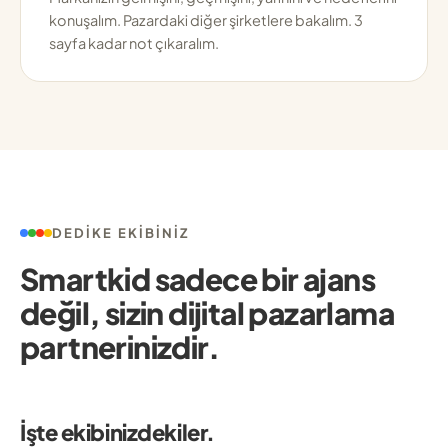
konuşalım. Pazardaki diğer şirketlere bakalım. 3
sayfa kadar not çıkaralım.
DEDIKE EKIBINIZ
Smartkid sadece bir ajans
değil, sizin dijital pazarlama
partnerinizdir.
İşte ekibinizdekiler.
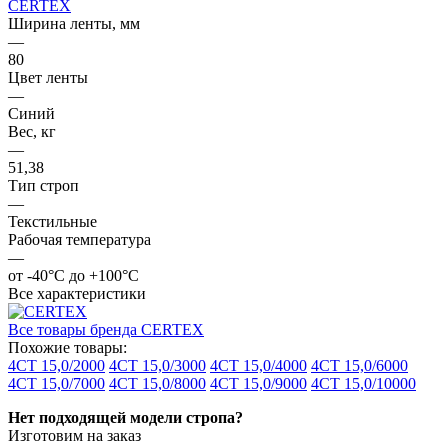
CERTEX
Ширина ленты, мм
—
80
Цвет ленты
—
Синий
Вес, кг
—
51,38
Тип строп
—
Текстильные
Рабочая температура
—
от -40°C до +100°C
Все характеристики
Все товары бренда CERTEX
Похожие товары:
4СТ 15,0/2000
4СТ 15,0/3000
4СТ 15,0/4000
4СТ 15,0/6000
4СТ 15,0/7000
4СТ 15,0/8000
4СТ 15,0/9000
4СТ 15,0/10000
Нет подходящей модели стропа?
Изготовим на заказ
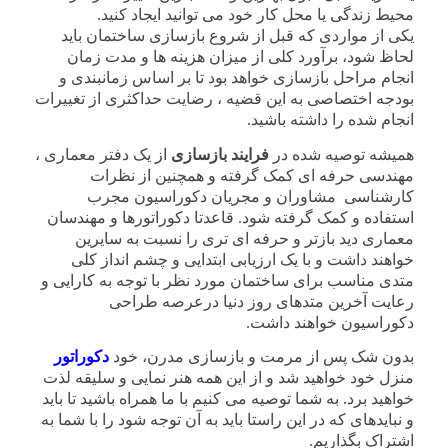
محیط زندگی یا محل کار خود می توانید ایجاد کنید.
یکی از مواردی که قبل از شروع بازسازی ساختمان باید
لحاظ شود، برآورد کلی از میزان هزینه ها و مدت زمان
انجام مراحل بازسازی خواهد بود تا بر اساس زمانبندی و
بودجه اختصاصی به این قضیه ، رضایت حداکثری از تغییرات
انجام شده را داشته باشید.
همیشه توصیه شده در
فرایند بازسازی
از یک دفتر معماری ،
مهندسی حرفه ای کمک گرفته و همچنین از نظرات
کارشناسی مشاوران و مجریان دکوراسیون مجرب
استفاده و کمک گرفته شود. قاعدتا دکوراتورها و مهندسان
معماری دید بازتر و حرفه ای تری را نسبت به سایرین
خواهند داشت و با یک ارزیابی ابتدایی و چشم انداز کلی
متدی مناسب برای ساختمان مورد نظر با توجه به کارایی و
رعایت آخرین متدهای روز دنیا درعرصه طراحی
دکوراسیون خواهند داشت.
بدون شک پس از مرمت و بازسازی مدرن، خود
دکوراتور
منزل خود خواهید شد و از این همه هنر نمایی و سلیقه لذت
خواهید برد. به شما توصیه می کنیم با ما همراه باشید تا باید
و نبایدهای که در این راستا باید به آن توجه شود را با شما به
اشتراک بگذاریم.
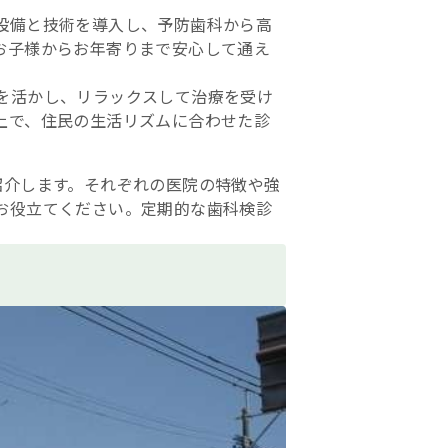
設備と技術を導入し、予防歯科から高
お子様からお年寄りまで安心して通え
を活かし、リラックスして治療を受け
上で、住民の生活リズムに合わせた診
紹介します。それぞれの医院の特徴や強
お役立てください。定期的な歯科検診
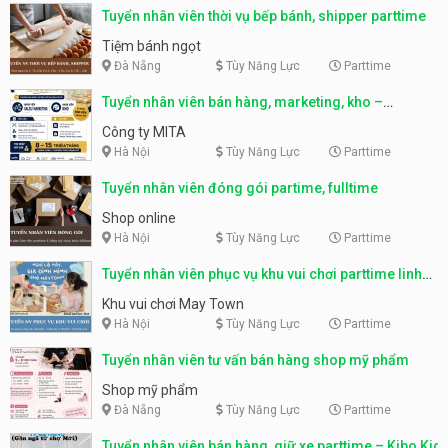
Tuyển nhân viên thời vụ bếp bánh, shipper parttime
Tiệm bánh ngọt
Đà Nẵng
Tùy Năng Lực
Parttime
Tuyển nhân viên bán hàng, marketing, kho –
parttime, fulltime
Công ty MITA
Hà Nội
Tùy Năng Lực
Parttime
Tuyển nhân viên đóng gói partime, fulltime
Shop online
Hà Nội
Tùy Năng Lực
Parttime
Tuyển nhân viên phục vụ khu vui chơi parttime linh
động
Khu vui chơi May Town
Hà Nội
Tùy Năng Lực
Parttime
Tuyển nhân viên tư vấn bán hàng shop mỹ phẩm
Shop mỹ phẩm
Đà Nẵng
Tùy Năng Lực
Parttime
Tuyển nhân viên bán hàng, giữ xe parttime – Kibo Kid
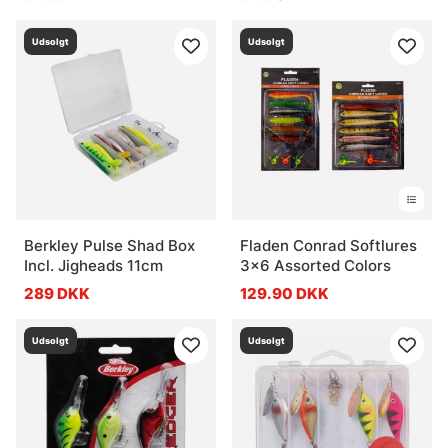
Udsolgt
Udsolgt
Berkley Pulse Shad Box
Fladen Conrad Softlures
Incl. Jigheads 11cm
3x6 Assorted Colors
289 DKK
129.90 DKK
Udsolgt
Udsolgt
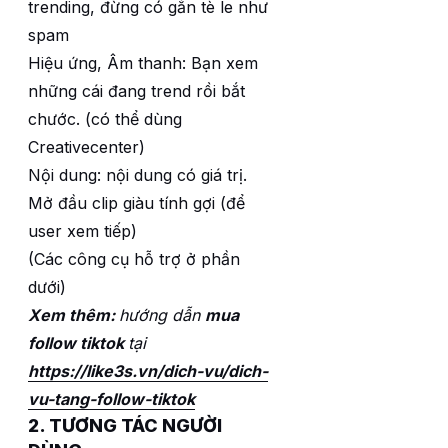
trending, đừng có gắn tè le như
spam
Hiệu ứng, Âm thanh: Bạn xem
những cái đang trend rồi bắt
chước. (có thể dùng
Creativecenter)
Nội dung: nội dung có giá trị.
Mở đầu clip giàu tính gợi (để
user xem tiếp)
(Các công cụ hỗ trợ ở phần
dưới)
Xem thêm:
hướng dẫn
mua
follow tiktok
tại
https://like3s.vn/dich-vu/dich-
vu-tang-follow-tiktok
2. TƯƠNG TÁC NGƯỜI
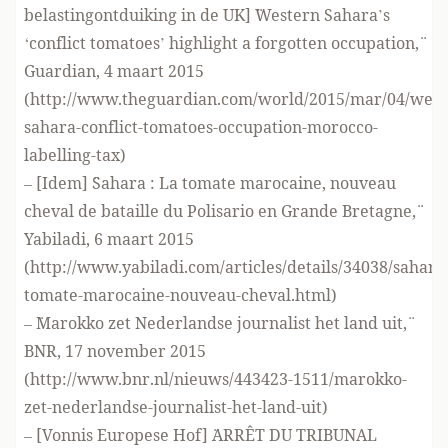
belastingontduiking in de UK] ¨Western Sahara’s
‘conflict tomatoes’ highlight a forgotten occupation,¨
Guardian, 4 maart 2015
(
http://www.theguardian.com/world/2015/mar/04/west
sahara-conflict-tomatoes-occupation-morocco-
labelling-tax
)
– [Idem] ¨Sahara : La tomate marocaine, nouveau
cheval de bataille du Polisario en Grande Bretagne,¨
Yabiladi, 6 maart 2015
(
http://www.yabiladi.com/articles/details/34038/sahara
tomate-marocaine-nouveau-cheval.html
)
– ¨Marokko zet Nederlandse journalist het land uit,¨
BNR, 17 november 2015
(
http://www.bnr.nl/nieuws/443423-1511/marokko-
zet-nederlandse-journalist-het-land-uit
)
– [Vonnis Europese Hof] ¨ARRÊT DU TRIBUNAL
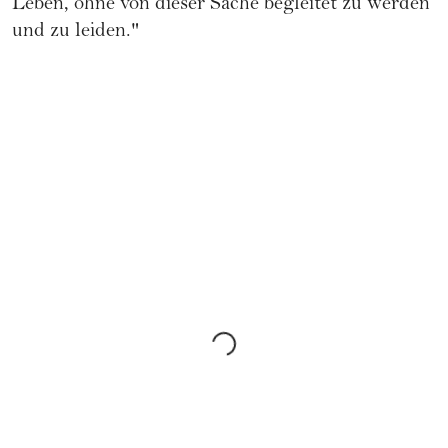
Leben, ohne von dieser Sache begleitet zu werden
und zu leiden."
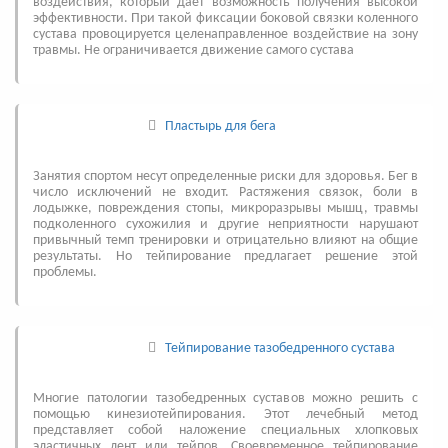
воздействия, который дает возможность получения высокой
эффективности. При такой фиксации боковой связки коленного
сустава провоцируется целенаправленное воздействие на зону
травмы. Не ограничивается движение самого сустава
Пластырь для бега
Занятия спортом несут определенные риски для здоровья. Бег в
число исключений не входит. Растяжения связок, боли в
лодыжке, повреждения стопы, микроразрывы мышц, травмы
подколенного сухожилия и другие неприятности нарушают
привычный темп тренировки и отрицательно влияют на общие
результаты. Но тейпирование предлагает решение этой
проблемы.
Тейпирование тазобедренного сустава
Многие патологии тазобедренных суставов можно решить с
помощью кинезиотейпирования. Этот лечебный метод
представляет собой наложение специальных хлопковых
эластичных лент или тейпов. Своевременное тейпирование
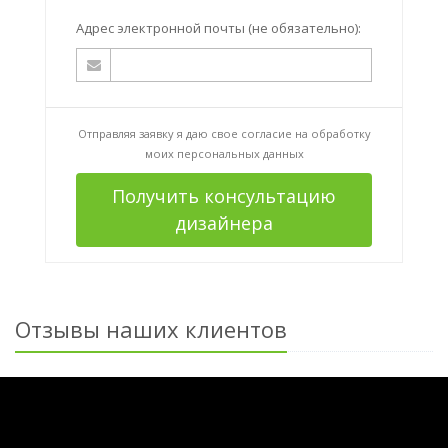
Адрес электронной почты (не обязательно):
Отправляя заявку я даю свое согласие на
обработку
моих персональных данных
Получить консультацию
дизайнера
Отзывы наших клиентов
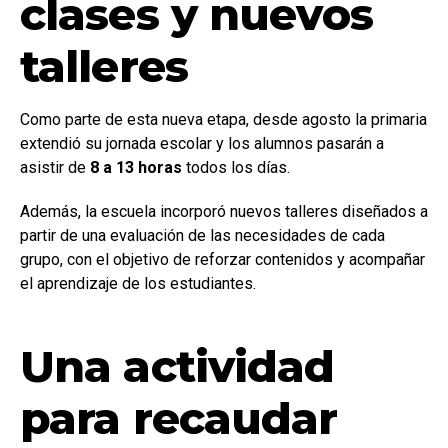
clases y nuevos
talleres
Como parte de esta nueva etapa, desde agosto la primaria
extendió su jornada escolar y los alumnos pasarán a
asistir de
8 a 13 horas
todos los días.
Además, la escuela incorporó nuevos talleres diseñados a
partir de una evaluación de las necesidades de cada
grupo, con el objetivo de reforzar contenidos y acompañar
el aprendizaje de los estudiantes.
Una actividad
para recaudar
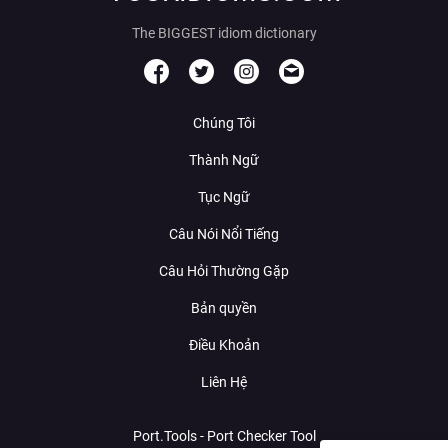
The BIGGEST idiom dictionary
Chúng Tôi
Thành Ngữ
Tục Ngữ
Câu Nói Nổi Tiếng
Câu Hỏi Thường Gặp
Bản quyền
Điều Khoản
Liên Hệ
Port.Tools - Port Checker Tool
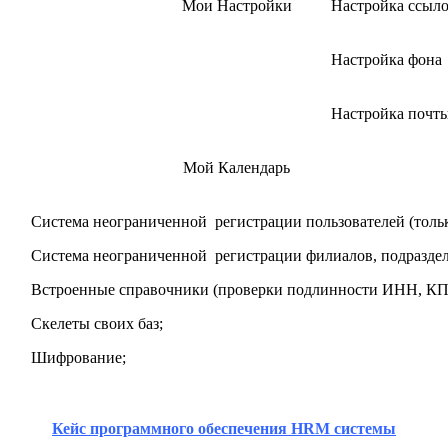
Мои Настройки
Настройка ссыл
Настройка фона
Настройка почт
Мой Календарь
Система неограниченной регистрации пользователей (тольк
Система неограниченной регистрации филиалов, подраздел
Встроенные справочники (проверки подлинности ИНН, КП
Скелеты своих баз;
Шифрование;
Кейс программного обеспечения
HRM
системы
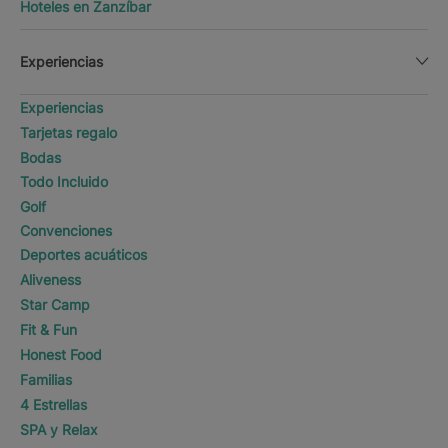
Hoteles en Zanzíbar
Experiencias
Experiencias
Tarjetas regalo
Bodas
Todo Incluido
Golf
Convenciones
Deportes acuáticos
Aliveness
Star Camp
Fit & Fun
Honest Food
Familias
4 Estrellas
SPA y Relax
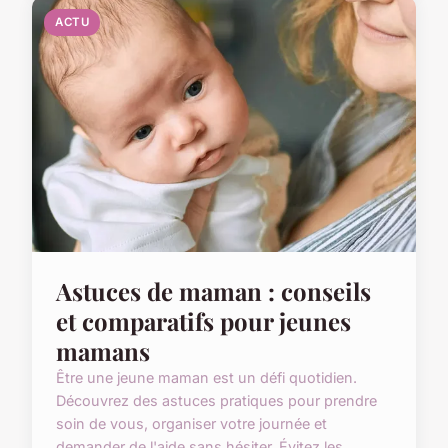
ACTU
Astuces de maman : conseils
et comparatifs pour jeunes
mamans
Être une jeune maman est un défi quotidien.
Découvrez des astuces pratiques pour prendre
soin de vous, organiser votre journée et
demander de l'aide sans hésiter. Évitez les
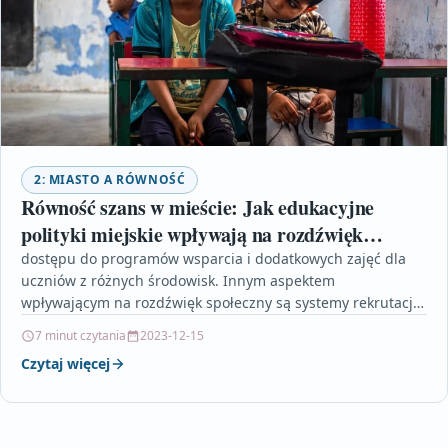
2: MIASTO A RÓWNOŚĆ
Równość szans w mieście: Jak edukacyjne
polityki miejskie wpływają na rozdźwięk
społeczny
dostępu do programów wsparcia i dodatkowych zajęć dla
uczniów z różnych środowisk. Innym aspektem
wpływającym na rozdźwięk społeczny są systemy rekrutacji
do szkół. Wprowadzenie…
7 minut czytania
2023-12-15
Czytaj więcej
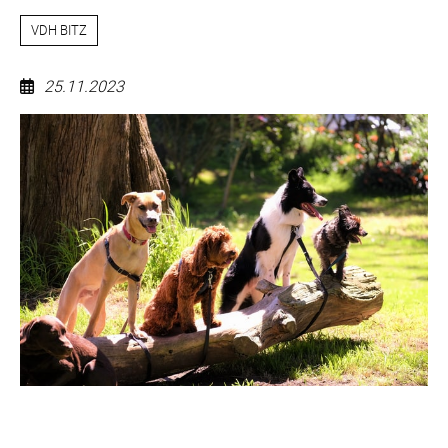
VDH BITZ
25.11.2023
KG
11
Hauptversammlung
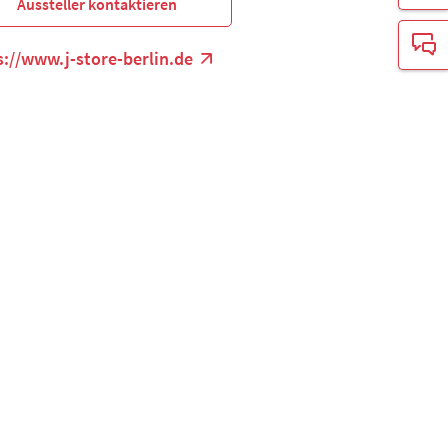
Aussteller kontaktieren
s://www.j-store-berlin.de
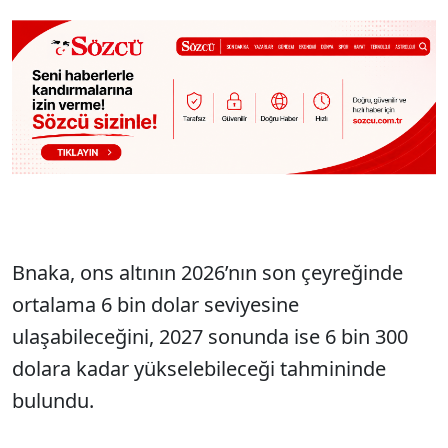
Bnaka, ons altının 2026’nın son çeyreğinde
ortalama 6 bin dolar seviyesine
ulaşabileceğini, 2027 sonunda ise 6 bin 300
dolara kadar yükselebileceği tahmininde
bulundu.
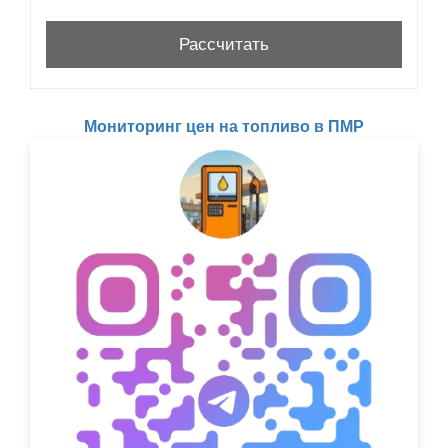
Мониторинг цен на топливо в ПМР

◇ ◇ ◇

* _Directions_:
Show every line from the listing above in which the string "توجه" appears.

* _Answer to this problem_:
متدی مناسب برای ساختمان مورد نظر با توجه به کارایی و
و نبایدهای که در این راستا باید به آن توجه شود را با شما به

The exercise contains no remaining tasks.